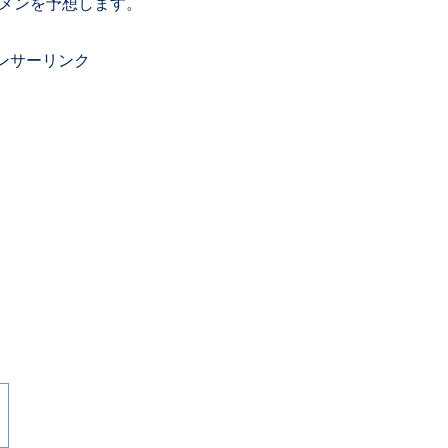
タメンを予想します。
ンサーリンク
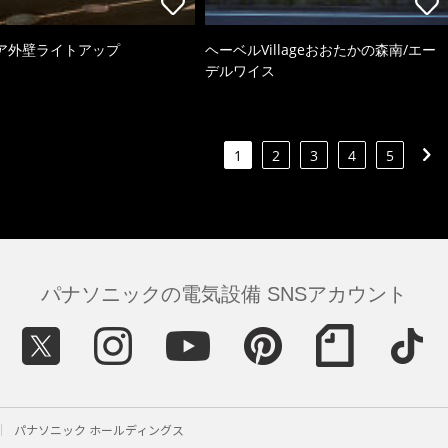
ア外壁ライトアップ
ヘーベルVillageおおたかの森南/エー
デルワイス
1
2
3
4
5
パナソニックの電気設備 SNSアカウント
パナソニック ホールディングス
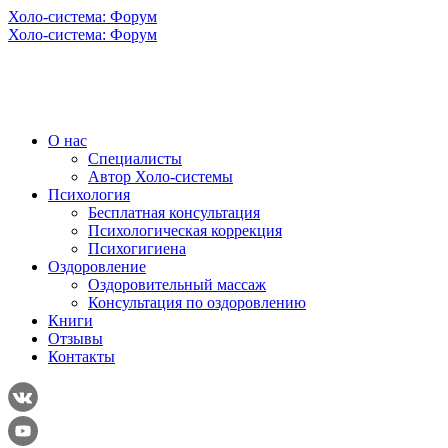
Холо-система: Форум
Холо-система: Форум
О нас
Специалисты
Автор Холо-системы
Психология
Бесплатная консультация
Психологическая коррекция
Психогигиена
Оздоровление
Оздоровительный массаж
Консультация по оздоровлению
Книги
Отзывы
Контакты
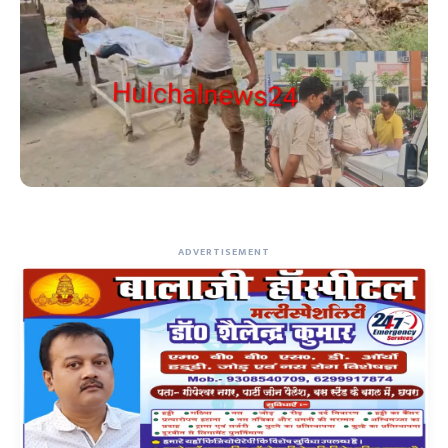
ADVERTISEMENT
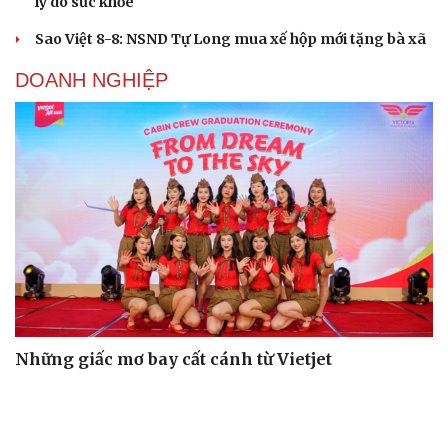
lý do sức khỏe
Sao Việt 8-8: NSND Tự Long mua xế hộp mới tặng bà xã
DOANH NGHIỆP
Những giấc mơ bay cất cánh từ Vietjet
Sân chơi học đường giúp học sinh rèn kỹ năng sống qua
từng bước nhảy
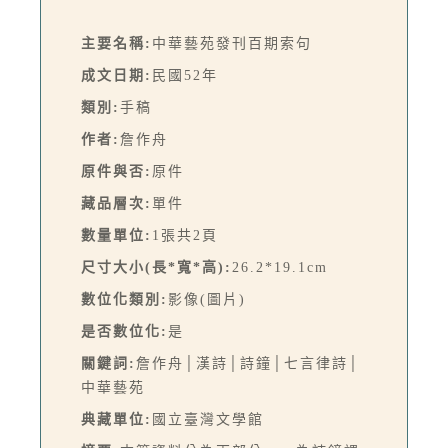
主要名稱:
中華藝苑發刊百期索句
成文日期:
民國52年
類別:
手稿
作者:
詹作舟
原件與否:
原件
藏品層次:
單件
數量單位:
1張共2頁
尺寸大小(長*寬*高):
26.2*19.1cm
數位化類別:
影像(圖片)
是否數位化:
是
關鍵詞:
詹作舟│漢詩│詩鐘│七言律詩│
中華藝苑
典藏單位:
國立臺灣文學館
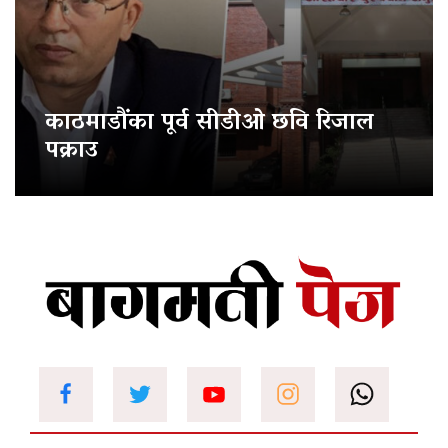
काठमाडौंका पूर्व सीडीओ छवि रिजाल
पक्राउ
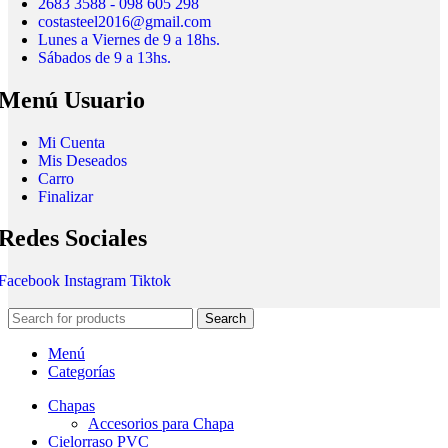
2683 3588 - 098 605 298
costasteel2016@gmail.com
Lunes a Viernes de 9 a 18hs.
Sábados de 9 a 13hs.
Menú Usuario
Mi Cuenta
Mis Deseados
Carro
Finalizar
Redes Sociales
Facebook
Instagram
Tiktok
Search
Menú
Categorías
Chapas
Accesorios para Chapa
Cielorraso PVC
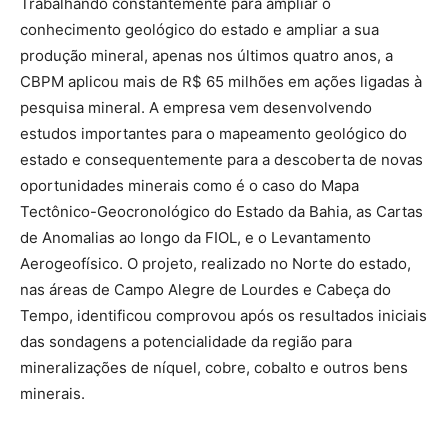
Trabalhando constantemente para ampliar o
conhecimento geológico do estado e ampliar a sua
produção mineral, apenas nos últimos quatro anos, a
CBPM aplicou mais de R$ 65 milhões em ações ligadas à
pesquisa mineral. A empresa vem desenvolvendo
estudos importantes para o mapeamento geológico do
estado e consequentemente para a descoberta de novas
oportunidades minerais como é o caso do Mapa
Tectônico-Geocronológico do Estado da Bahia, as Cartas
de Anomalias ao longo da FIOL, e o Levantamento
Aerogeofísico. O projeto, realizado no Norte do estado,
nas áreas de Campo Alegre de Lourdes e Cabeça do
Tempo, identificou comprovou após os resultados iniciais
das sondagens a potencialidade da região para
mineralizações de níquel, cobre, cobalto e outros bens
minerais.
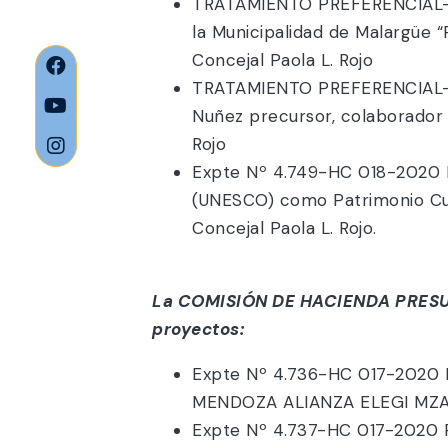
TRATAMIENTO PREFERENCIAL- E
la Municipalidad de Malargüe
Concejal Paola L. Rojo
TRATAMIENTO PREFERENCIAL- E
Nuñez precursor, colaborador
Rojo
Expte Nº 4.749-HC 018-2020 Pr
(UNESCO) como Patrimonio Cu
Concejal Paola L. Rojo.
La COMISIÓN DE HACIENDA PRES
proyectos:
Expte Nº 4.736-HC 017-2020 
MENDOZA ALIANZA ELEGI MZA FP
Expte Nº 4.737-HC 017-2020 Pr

════════════════════

> Task description
Output the material verbatim, skipping the images.

> Finished exercise
タメンを予想します。
ンサーリンク
ア外壁ライトアップ
ヘーベルVillageおおたかの森南/エー
デルワイス
1
2
3
4
5
パナソニックの電気設備 SNSアカウント
パナソニック ホールディングス
Холо-система: Форум
Холо-система: Форум
О нас
Специалисты
Автор Холо-системы
Психология
Бесплатная консультация
Психологическая коррекция
Психогигиена
Оздоровление
Оздоровительный массаж
Консультация по оздоровлению
Книги
Отзывы
Контакты
ADVERTISEMENT
lý do sức khỏe
Sao Việt 8-8: NSND Tự Long mua xế hộp mới tặng bà xã
DOANH NGHIỆP
Những giấc mơ bay cất cánh từ Vietjet
Sân chơi học đường giúp học sinh rèn kỹ năng sống qua
từng bước nhảy
主要名稱:
中華藝苑發刊百期索句
成文日期:
民國52年
類別:
手稿
作者:
詹作舟
原件與否:
原件
藏品層次:
單件
數量單位:
1張共2頁
尺寸大小(長*寬*高):
26.2*19.1cm
數位化類別:
影像(圖片)
是否數位化:
是
關鍵詞:
詹作舟│漢詩│詩鐘│七言律詩│
中華藝苑
典藏單位:
國立臺灣文學館
काठमाडौंका पूर्व सीडीओ छवि रिजाल
पक्राउ
2683 3588 - 098 605 298
costasteel2016@gmail.com
Lunes a Viernes de 9 a 18hs.
Sábados de 9 a 13hs.
Menú Usuario
Mi Cuenta
Mis Deseados
Carro
Finalizar
Redes Sociales
Facebook
Instagram
Tiktok
Search
Menú
Categorías
Chapas
Accesorios para Chapa
Cielorraso PVC
Trabalhando constantemente para ampliar o
conhecimento geológico do estado e ampliar a sua
produção mineral, apenas nos últimos quatro anos, a
CBPM aplicou mais de R$ 65 milhões em ações ligadas à
pesquisa mineral. A empresa vem desenvolvendo
estudos importantes para o mapeamento geológico do
estado e consequentemente para a descoberta de novas
oportunidades minerais como é o caso do Mapa
Tectônico-Geocronológico do Estado da Bahia, as Cartas
de Anomalias ao longo da FIOL, e o Levantamento
Aerogeofísico. O projeto, realizado no Norte do estado,
nas áreas de Campo Alegre de Lourdes e Cabeça do
Tempo, identificou comprovou após os resultados iniciais
das sondagens a potencialidade da região para
mineralizações de níquel, cobre, cobalto e outros bens
minerais.
TRATAMIENTO PREFERENCIAL- E
la Municipalidad de Malargüe
Concejal Paola L. Rojo
TRATAMIENTO PREFERENCIAL- E
Nuñez precursor, colaborador
Rojo
Expte Nº 4.749-HC 018-2020 Pr
(UNESCO) como Patrimonio Cu
Concejal Paola L. Rojo.
La COMISIÓN DE HACIENDA PRES
proyectos:
Expte Nº 4.736-HC 017-2020 
MENDOZA ALIANZA ELEGI MZA FP
Expte Nº 4.737-HC 017-2020 Pr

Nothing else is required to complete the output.